For cases where the text in each file is the same I have been using

find . -type f -name '*.html' -exec sed -i'' -e 's/existing/replacement/g' {} +

to replace the old text with the new. However in the example above, the different text in between the tags means that won’t work.

Is there a similar command or tool available that would allow me to delete or replace everything between two specified strings?

Asked By: tei


Personally, I hate getting the ole’ "look at this" as an answer. However, in this case, a different thread explains this exact procedure well.


Answered By: BradB82

Using Raku (formerly known as Perl_6)

~$ raku -e 'my regex L { "<p class="message">" };                            
            my regex R { "</p>" };                                                                  
            my $dest-dir = "/path/to/destination/dir/";              
            for dir() -> $file {                                     
              with $file.slurp { / <L> .*? <R> /                     
                ?? my $new-file = .subst( :g, / <L> <(.*?)> <R> / )  
                !! next;                                             
              spurt("$dest-dir" ~ "$file".IO, $new-file)             
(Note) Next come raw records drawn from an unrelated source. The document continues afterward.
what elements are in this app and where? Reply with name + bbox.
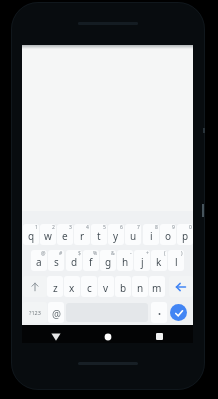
- staticText: @: [41, 250, 46, 257]
- button[interactable]: w: [40, 224, 56, 245]
- staticText: 0: [189, 224, 192, 231]
- staticText: s: [54, 255, 59, 269]
- button[interactable]: c: [81, 276, 97, 297]
- staticText: c: [87, 281, 92, 295]
- staticText: 9: [172, 224, 175, 231]
- staticText: d: [71, 255, 78, 269]
- staticText: v: [103, 281, 109, 295]
- staticText: y: [113, 229, 119, 243]
- button[interactable]: l: [168, 250, 184, 271]
- staticText: 3: [69, 224, 72, 231]
- button[interactable]: s: [48, 250, 64, 271]
- button[interactable]: u: [125, 224, 141, 245]
- staticText: i: [150, 229, 153, 243]
- button[interactable]: h: [117, 250, 133, 271]
- button[interactable]: [170, 304, 187, 321]
- button[interactable]: z: [47, 276, 63, 297]
- staticText: q: [28, 229, 35, 243]
- button[interactable]: g: [100, 250, 116, 271]
- staticText: u: [130, 229, 137, 243]
- staticText: r: [80, 229, 85, 243]
- staticText: &: [111, 250, 115, 257]
- staticText: h: [122, 255, 129, 269]
- button[interactable]: r: [74, 224, 90, 245]
- button[interactable]: e: [57, 224, 73, 245]
- staticText: w: [44, 229, 52, 243]
- staticText: 5: [103, 224, 106, 231]
- staticText: n: [137, 281, 144, 295]
- staticText: p: [182, 229, 189, 243]
- staticText: l: [175, 255, 178, 269]
- staticText: 2: [52, 224, 55, 231]
- button[interactable]: [101, 330, 114, 343]
- button[interactable]: y: [108, 224, 124, 245]
- staticText: b: [120, 281, 127, 295]
- staticText: e: [62, 229, 68, 243]
- staticText: t: [97, 229, 101, 243]
- staticText: z: [53, 281, 58, 295]
- staticText: 8: [155, 224, 158, 231]
- button[interactable]: i: [143, 224, 159, 245]
- staticText: (: [164, 250, 166, 257]
- button[interactable]: [49, 331, 63, 343]
- staticText: 1: [35, 224, 38, 231]
- button[interactable]: d: [66, 250, 82, 271]
- staticText: $: [78, 250, 81, 257]
- button[interactable]: n: [132, 276, 148, 297]
- staticText: 6: [120, 224, 123, 231]
- button[interactable]: [23, 276, 47, 297]
- button[interactable]: [169, 276, 193, 297]
- staticText: x: [69, 281, 75, 295]
- staticText: m: [152, 281, 162, 295]
- staticText: ?123: [29, 309, 41, 316]
- button[interactable]: [151, 302, 167, 323]
- staticText: j: [141, 255, 144, 269]
- button[interactable]: ?123: [23, 302, 47, 323]
- staticText: @: [52, 307, 61, 321]
- staticText: k: [156, 255, 162, 269]
- button[interactable]: o: [160, 224, 176, 245]
- staticText: 7: [137, 224, 140, 231]
- staticText: o: [165, 229, 172, 243]
- staticText: 4: [86, 224, 89, 231]
- button[interactable]: [153, 330, 166, 343]
- button[interactable]: x: [64, 276, 80, 297]
- staticText: f: [89, 255, 93, 269]
- staticText: g: [105, 255, 112, 269]
- button[interactable]: v: [98, 276, 114, 297]
- button[interactable]: t: [91, 224, 107, 245]
- button[interactable]: q: [23, 224, 39, 245]
- staticText: ): [181, 250, 183, 257]
- staticText: %: [93, 250, 98, 257]
- staticText: a: [36, 255, 42, 269]
- staticText: #: [59, 250, 63, 257]
- button[interactable]: a: [31, 250, 47, 271]
- button[interactable]: f: [83, 250, 99, 271]
- button[interactable]: j: [134, 250, 150, 271]
- button[interactable]: k: [151, 250, 167, 271]
- button[interactable]: m: [149, 276, 165, 297]
- button[interactable]: b: [115, 276, 131, 297]
- staticText: +: [146, 250, 149, 257]
- staticText: -: [130, 250, 132, 257]
- button[interactable]: @: [48, 302, 64, 323]
- button[interactable]: p: [177, 224, 193, 245]
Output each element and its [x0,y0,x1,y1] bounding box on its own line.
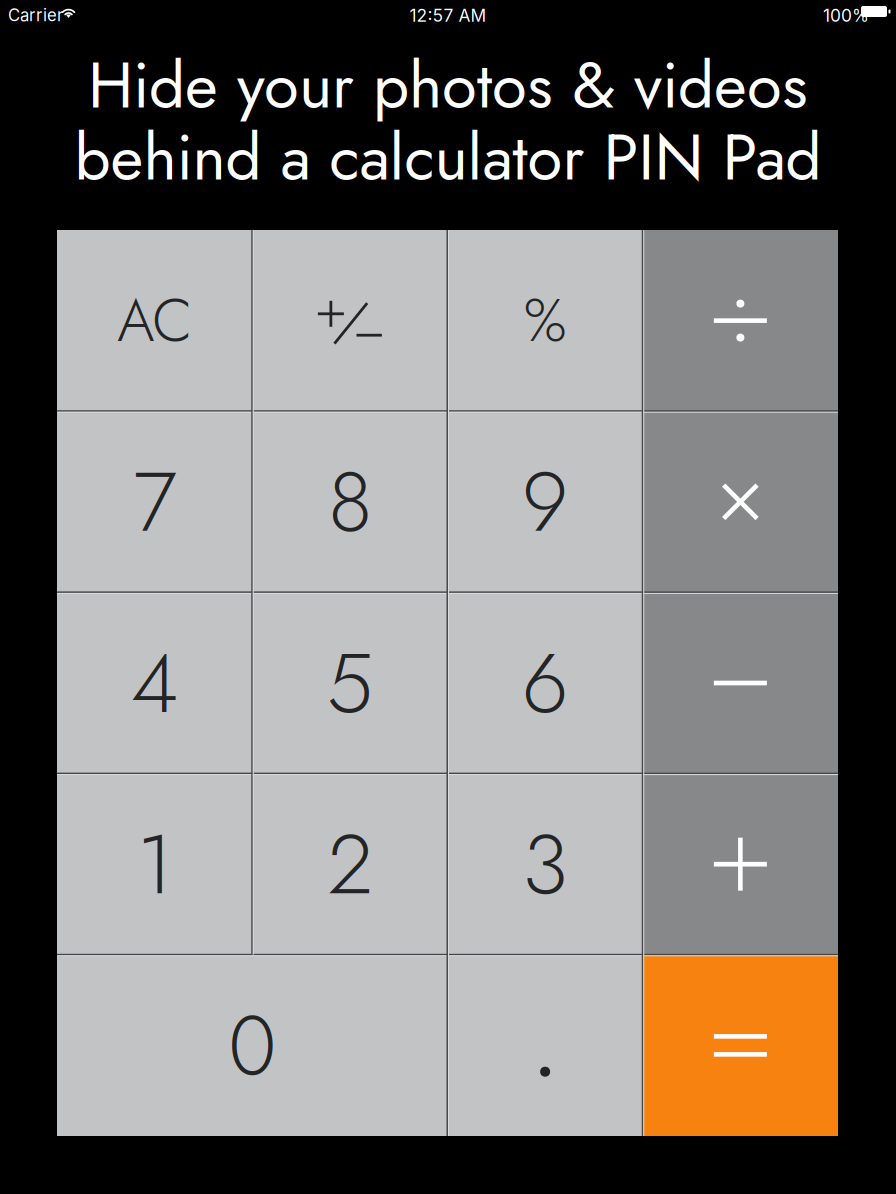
staticText: AC [117,278,192,363]
staticText: 100% [823,5,869,26]
staticText: 7 [133,442,176,562]
button[interactable]: % [448,230,643,411]
staticText: Carrier [8,5,63,25]
button[interactable]: 9 [448,411,643,592]
staticText: 2 [327,804,372,924]
button[interactable]: 5 [252,592,447,774]
button[interactable]: plus minus [252,230,447,411]
button[interactable]: multiply [643,411,838,592]
button[interactable]: 8 [252,411,447,592]
button[interactable]: 6 [448,592,643,774]
staticText: 6 [522,623,569,743]
staticText: 9 [522,442,569,562]
staticText: 5 [326,623,373,743]
button[interactable]: 2 [252,774,447,955]
staticText: 3 [522,804,568,924]
staticText: % [524,278,567,363]
button[interactable]: divide [643,230,838,411]
button[interactable]: minus [643,592,838,774]
staticText: 0 [228,985,276,1106]
button[interactable]: decimal point [448,955,643,1136]
button[interactable]: 0 [57,955,448,1136]
button[interactable]: AC [57,230,252,411]
button[interactable]: 4 [57,592,252,774]
button[interactable]: 1 [57,774,252,955]
button[interactable]: equals [643,955,838,1136]
staticText: 8 [328,442,372,562]
staticText: 1 [137,804,173,924]
staticText: Hide your photos & videos [88,40,808,131]
button[interactable]: 3 [448,774,643,955]
staticText: 12:57 AM [410,5,486,26]
button[interactable]: 7 [57,411,252,592]
staticText: 4 [131,623,179,743]
button[interactable]: plus [643,774,838,955]
staticText: behind a calculator PIN Pad [74,112,822,203]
Raku is a programming language in the Perl-family of programming languages. Briefly, both L-and-R regexes are declared and assigned a value. A $dest-dir scalar is declared and assigned a string. The current dir() is iterated through with for, and each $file .IO object is analyzed/modified in the following block.
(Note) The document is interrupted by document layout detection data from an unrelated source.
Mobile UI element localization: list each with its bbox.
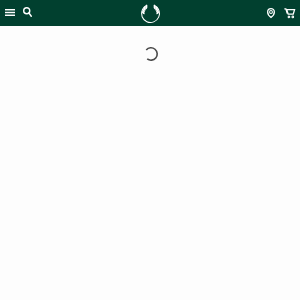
button[interactable]: Search [17,2,37,22]
button[interactable]: Shopping cart [280,4,298,22]
button[interactable]: Home [138,1,162,25]
button[interactable]: Store locator [262,4,280,22]
button[interactable]: Menu [0,2,20,22]
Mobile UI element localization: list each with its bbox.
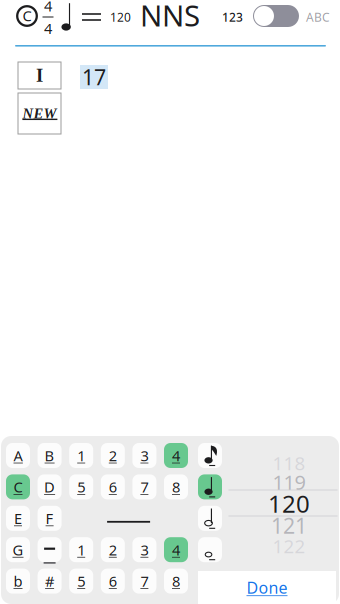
staticText: NEW [22,105,56,122]
staticText: 4 [172,446,180,465]
staticText: F [46,509,54,528]
button[interactable]: Natural note [38,537,62,562]
button[interactable]: 5 [69,474,93,499]
button[interactable]: G [6,537,30,562]
staticText: 120 [110,9,131,25]
staticText: G [12,540,24,560]
button[interactable]: 4 [164,443,188,468]
button[interactable]: 2 [101,537,125,562]
staticText: 4 [44,0,52,16]
staticText: 5 [77,571,85,591]
staticText: 122 [272,534,306,558]
staticText: b [14,571,22,591]
staticText: 1 [77,540,85,560]
button[interactable]: Note duration [198,443,222,468]
staticText: D [44,477,55,497]
button[interactable]: A [6,443,30,468]
button[interactable]: C [6,474,30,499]
button[interactable]: Note duration [198,506,222,531]
staticText: Done [246,577,288,598]
button[interactable]: 4 [164,537,188,562]
staticText: 8 [172,571,180,591]
button[interactable]: 6 [101,474,125,499]
button[interactable]: D [38,474,62,499]
staticText: 6 [109,571,117,591]
staticText: 123 [222,9,243,25]
staticText: 1 [77,446,85,465]
button[interactable]: 3 [132,537,156,562]
button[interactable]: b [6,569,30,594]
button[interactable]: Note duration [198,474,222,499]
staticText: NNS [140,0,200,34]
button[interactable]: NEW [18,93,61,134]
button[interactable]: 8 [164,474,188,499]
staticText: 6 [109,477,117,497]
staticText: 3 [140,540,148,560]
button[interactable]: 6 [101,569,125,594]
button[interactable]: 3 [132,443,156,468]
button[interactable]: Time signature [38,0,58,34]
staticText: C [14,477,22,497]
staticText: E [14,509,22,528]
staticText: 8 [172,477,180,497]
staticText: 7 [140,477,148,497]
button[interactable]: 17 [80,65,108,89]
staticText: # [45,571,54,591]
staticText: 7 [140,571,148,591]
staticText: 4 [172,540,180,560]
button[interactable]: I [18,62,61,89]
button[interactable]: Key signature [12,0,42,32]
button[interactable]: E [6,506,30,531]
button[interactable]: 5 [69,569,93,594]
staticText: 17 [82,63,106,91]
button[interactable]: Tempo [61,0,141,34]
staticText: 5 [77,477,85,497]
staticText: 121 [271,511,307,540]
button[interactable]: Switch between numbers and letters [253,5,299,27]
staticText: C [22,6,32,25]
staticText: 2 [109,446,117,465]
button[interactable]: 1 [69,443,93,468]
staticText: 119 [272,469,306,495]
button[interactable]: F [38,506,62,531]
button[interactable]: Note duration [198,537,222,562]
staticText: 120 [268,488,310,520]
button[interactable]: B [38,443,62,468]
button[interactable]: 1 [69,537,93,562]
staticText: B [45,446,55,465]
staticText: 2 [109,540,117,560]
staticText: 118 [272,451,306,475]
staticText: ABC [306,9,330,25]
staticText: A [14,446,22,465]
button[interactable]: # [38,569,62,594]
button[interactable]: 7 [132,569,156,594]
staticText: 4 [44,18,52,38]
button[interactable]: 8 [164,569,188,594]
button[interactable]: 7 [132,474,156,499]
button[interactable]: Done [198,571,336,604]
button[interactable]: 2 [101,443,125,468]
staticText: 3 [140,446,148,465]
staticText: I [36,65,43,86]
Within the outer block, the $file is slurped (read all at once), in an inner block this text is immediately tested for the presence of the regexes, with the .*? "any-character-zero-or-more-times,taken-frugally" regex in-between. Note the L-and-R regexes here must be interpolated with angle brackets, i.e. <L>-and-<R>, because they are within the / ... / matcher),

Within the inner block Raku’s ternary operator Test ?? True !! False is used. If the 3 regexes in series are found the central "atom" <(.*?)> is now wrapped with <()> capture-markers, indicating that the external matches are to be dropped and only the .*? deleted (subst with nothing). A $new-file is created with these inner characters deleted. If the regex is not found, the block skips ahead to the next file (exiting the inner block). This allows the newly-created $new-file to be written out (spurted) to the correct directory, with the original $file name.

Sample Input (in original dir/file):

first line
<p class="message"> foo </p>
<p class="message"> bar </p>
<p class="message">

last line

Sample Output (written to new dir/file)

first line
<p class="message"></p>
<p class="message"></p>
<p class="message"></p>

last line

Above, the "Sample Output" shows three instances of the inner text of specified html tags being deleted, even if the opening/closing tags are on different lines. In order to substitute with new (literal string) text instead, change the following segment of code.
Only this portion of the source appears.